Higher when travel time matches or beats the expected time (euclidean distance ÷ reference
speed). If routes stick to the nearest edge, decrease `gps_error` or the reference speed.

## Developing

Run the tests:

```bash
pytest .
```

Build and install from source (needs Boost and a C++17 compiler; OpenMP for parallel UBODT
generation):

```bash
pip install -e . --no-build-isolation
```

Type stubs (`.pyi`) for the compiled extensions are hand-maintained under `python/fastmm/` and
`python/routingkit_ch/`; update them by hand when the bindings change (each stub notes this in
its header).

## Roadmap / Known Limitations

- A failed GPS point (too far, etc.) is excluded from the match rather than emitted as a
  zero-length segment with an error code.
- If a path isn't found in the UBODT, fall back to a plain Dijkstra lookup instead of bailing.
- `max_distance_between_candidates` may not be a hard limit in the UBODT — needs verification and
  possibly an extra check.
- The contraction-hierarchy bindings currently expose point-to-point queries; many-to-many
  (`pin_targets`) and RoutingKit's native save/load format are not yet exposed.

## Third-Party Licenses

This package vendors source from the following projects under `third_party/`:

- **[RoutingKit](https://github.com/RoutingKit/RoutingKit)** — BSD-3-Clause.
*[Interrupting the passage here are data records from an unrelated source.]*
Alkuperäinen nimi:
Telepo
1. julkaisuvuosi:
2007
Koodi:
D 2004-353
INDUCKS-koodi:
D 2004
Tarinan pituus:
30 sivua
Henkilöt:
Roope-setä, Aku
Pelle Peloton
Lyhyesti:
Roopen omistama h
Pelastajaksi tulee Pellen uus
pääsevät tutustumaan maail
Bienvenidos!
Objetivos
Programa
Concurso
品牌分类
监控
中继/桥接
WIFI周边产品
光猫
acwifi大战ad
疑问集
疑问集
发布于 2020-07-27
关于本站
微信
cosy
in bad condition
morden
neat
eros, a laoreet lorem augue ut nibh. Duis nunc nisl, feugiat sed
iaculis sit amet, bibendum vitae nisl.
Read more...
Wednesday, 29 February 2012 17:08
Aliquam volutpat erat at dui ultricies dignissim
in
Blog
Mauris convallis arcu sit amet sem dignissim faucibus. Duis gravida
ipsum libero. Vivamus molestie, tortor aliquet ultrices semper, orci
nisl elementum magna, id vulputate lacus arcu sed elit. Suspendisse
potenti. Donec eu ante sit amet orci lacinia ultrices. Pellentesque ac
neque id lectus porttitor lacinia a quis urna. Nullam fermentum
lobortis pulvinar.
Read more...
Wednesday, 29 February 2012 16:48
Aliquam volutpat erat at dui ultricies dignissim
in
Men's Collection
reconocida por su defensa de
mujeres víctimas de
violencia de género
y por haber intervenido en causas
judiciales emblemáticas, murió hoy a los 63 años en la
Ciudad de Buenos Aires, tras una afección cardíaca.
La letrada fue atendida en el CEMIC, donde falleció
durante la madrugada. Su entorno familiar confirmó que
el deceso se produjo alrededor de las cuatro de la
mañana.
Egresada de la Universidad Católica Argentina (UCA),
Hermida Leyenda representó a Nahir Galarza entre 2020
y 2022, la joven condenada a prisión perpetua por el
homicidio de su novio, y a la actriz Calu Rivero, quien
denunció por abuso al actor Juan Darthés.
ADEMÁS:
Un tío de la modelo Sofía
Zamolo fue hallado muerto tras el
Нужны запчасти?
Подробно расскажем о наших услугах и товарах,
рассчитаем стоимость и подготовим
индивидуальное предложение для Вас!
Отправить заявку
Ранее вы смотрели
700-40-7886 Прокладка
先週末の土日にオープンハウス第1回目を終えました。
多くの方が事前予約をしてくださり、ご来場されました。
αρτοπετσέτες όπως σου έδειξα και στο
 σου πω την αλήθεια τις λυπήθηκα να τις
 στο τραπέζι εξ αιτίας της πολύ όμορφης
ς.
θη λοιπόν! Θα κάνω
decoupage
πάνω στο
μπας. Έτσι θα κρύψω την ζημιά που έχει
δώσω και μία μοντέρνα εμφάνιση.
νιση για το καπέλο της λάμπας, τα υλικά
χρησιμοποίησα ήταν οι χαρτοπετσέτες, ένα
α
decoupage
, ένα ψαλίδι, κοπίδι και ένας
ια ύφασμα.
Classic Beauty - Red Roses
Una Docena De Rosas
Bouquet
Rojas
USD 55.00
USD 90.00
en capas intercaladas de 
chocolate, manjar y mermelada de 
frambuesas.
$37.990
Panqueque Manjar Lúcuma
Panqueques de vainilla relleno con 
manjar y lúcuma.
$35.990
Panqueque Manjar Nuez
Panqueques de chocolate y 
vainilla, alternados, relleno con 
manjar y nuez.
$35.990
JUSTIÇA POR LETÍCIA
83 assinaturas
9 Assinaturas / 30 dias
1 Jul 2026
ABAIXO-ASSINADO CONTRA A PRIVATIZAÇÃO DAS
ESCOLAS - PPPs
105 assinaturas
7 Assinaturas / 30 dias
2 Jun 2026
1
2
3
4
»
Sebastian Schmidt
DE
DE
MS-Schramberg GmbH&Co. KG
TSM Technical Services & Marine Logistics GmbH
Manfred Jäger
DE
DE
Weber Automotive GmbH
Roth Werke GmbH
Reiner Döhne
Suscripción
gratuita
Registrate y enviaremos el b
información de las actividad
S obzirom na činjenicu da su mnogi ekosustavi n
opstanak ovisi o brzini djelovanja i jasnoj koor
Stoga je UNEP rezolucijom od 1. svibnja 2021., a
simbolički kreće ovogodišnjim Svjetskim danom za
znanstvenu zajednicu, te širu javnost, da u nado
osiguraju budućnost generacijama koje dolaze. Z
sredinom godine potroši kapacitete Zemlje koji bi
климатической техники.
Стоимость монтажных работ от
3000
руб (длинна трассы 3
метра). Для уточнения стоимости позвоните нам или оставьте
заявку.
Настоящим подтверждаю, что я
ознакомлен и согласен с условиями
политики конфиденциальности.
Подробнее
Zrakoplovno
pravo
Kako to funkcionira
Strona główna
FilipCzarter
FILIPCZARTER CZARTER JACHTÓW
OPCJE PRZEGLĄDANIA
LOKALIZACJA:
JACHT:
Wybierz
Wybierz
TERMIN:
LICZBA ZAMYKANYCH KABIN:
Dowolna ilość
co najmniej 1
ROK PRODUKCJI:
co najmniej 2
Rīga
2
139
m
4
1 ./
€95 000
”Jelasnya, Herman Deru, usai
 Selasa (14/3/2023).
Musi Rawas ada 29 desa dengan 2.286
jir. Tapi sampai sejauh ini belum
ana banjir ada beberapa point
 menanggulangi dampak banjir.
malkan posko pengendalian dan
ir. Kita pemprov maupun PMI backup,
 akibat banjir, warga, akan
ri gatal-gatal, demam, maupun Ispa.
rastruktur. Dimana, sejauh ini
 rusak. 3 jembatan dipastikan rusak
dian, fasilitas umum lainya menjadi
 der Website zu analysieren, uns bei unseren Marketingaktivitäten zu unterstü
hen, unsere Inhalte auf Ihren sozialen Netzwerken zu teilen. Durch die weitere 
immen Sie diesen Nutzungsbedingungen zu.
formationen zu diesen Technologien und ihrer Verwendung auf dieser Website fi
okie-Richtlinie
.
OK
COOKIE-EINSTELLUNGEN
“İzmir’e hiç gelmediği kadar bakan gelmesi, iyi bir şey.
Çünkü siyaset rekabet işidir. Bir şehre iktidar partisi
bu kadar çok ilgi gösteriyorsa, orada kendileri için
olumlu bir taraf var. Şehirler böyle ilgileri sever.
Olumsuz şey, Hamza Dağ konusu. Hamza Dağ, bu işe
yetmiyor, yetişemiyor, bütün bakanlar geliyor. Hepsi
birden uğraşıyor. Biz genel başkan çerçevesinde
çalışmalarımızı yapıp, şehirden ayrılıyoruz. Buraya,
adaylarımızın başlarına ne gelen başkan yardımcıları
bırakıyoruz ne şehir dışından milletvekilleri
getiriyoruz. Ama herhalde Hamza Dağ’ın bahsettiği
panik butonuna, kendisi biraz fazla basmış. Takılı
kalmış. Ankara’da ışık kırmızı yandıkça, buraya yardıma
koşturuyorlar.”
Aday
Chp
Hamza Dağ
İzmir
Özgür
Source under
  `third_party/routingkit/` with the original `LICENSE` preserved and shipped inside the wheel
  (`routingkit_ch/LICENSE.RoutingKit`). Compiled into the `routingkit_ch._native` extension.
- **[spdlog](https://github.com/gabime/spdlog)** — MIT. Headers under `third_party/spdlog/`;
  used for logging in the C++ core.
- **[FiboHeap](https://github.com/beniz/fiboheap)** — **LGPL-3.0**. Header-only, under
  `third_party/fiboheap/` with its `LICENSE` preserved; used in the routing core. Note the LGPL
  terms when redistributing.

See each project's directory under `third_party/` for the full license text.